Improving cache behavior with ldg()

What exactly is meant by https://juliagpu.github.io/CUDAnative.jl/stable/lib/device/array.html

that ldg “loads the value through the read-only texture cache for improved cache behavior” ?

The following is a memory bandwidth bound kernel that spends most of the execution time waiting on reads from global memory. It performs the same regardless of syntax ldg(in,I), or in[I]

using CuArrays, CUDAnative, BenchmarkTools
a = 10000;
b = 5000;
in = CuArrays.rand(a,b);
out = CuArrays.zeros(b);
function sum!(out,in)
  a = size(in,1)
  i = threadIdx().x + (blockIdx().x-1)*blockDim().x
  I = (i-Int32(1))*Int32(a)
  val = Float32(0)
  for j = 1:a
    I += 1
    @inbounds val += ldg(in,I)
    # @inbounds val += in[I]
  end
  @inbounds out[i] = val
  return nothing
end
@btime CuArrays.@sync @cuda threads=500 blocks=Int64(b/500) sum!(out,in)

Google for __ldg, it’s the same construct as from CUDA C.

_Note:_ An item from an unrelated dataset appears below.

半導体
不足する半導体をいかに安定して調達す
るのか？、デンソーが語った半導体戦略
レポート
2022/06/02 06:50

It’s the same as using __restrict__ identifier in CUDA C/C++. You could read more about this topic in this post.

It makes no difference because the global memory accessing pattern in your kernel is non-coalescing, and in is rarely hit in L1 cache.

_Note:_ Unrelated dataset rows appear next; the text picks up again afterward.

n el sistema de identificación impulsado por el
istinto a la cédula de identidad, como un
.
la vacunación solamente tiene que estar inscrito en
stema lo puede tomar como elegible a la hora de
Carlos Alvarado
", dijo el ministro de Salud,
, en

The block size(threads=500) also looks wired to me, CUDA blocks are split up into warps(32 threads), there are still 16 warps running concurrently per block even if you set the block size to 500.

They are not really related: restrict teaches the compiler that pointers do not alias, which (often in combination with const) might have it understand certain reads are from read-only memory and could be optimized as such. ldg bypasses any analysis and forces the hardware to read through the texture cache, which should only be used in the case of read-only memory. Using the latter with read-write memory will result in corruption, while you can safely tag such pointers restrict.

Do you have a source for that? IIUC these reads are never cached in L1, but in L2 or in the read-only data cache depending on the use of ldg. I’m also not sure what memory coalescing has to do with that.

Maybe I shouldn’t say “It’s the same”, as explained above, from a compiler’s perspective, they’re quite different. But what I really meant is that, from a user’s perspective, __restrict__ and ldg are just two alternative ways to enable read-only loads(ref: S0514-GTC2012-GPU-Performance-Analysis page 32). In this sense, they’re related. :slightly_smiling_face:

It performs the same regardless of syntax ldg(in,I) , or in[I]

It makes no difference because the global memory accessing pattern in your kernel is non-coalescing, and in is rarely hit in L1 cache.

IIUC these reads are never cached in L1, but in L2 or in the read-only data cache depending on the use of ldg . I’m also not sure what memory coalescing has to do with that.

Using read-only loads or not should not perform exactly the same, but it looks like the performance difference is ignorable as OP reported above. I think the reason is just like the scenarios described on S0514-GTC2012-GPU-Performance-Analysis page 44-45.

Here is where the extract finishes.